PROBLEM DESCRIPTION:
Any picture in the entries is to be skipped, while everything else is transcribed word for word.

EXTRACTED ENTRIES:
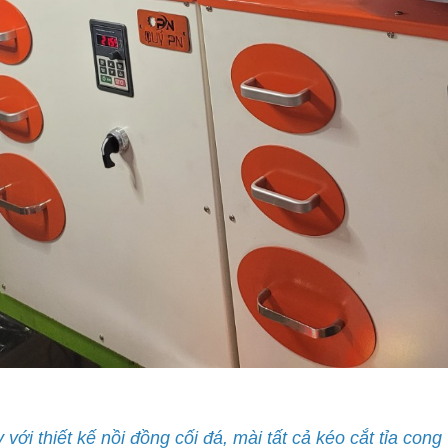
với thiết kế nồi đồng cối đá, mài tất cả kéo cắt tỉa con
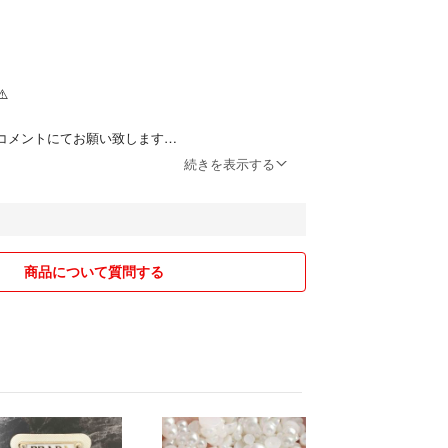
️
コメントにてお願い致します
続きを表示する
まして専用のページお作り致します
わせ希望ごさいましたらコメント下さい
商品について質問する
ツもございます。
品してるため削除忘れなどもありますので必ず購入
お願い致します
送になりますので日にち指定はお受けできません
の方はご連絡下さい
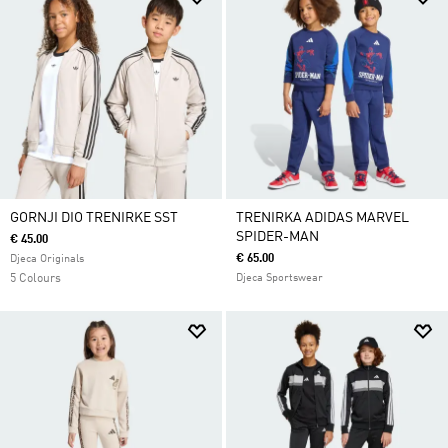
GORNJI DIO TRENIRKE SST
TRENIRKA ADIDAS MARVEL
SPIDER-MAN
€ 45.00
€ 65.00
Djeca Originals
5 Colours
Djeca Sportswear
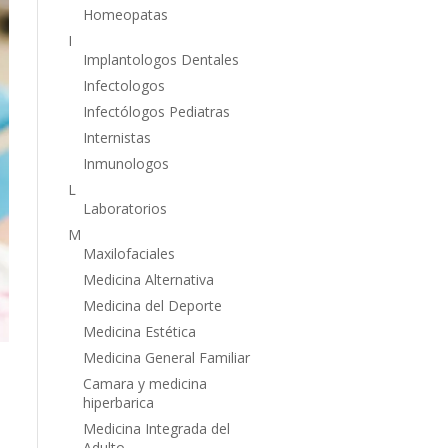
Homeopatas
I
Implantologos Dentales
Infectologos
Infectólogos Pediatras
Internistas
Inmunologos
L
Laboratorios
M
Maxilofaciales
Medicina Alternativa
Medicina del Deporte
Medicina Estética
Medicina General Familiar
Camara y medicina
hiperbarica
Medicina Integrada del
Adulto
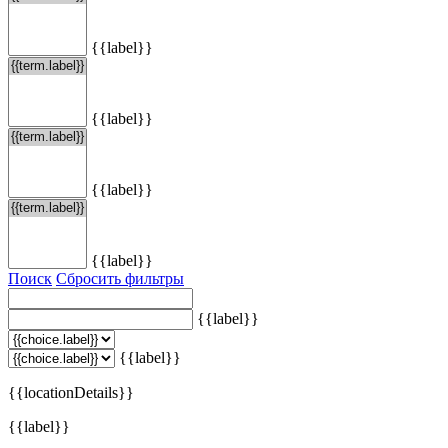
{{label}}
{{label}}
{{label}}
{{label}}
Поиск
Сбросить фильтры
{{label}}
{{label}}
{{locationDetails}}
{{label}}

COMPLETED TASK:
với thiết kế nồi đồng cối đá, mài tất cả kéo cắt tỉa con
️
コメントにてお願い致します
続きを表示する
まして専用のページお作り致します
わせ希望ごさいましたらコメント下さい
商品について質問する
ツもございます。
品してるため削除忘れなどもありますので必ず購入
お願い致します
送になりますので日にち指定はお受けできません
の方はご連絡下さい
GORNJI DIO TRENIRKE SST
TRENIRKA ADIDAS MARVEL
SPIDER-MAN
€ 45.00
€ 65.00
Djeca Originals
5 Colours
Djeca Sportswear
Homeopatas
I
Implantologos Dentales
Infectologos
Infectólogos Pediatras
Internistas
Inmunologos
L
Laboratorios
M
Maxilofaciales
Medicina Alternativa
Medicina del Deporte
Medicina Estética
Medicina General Familiar
Camara y medicina
hiperbarica
Medicina Integrada del
Adulto
{{label}}
{{label}}
{{label}}
{{label}}
Поиск
Сбросить фильтры
{{label}}
{{label}}
{{locationDetails}}
{{label}}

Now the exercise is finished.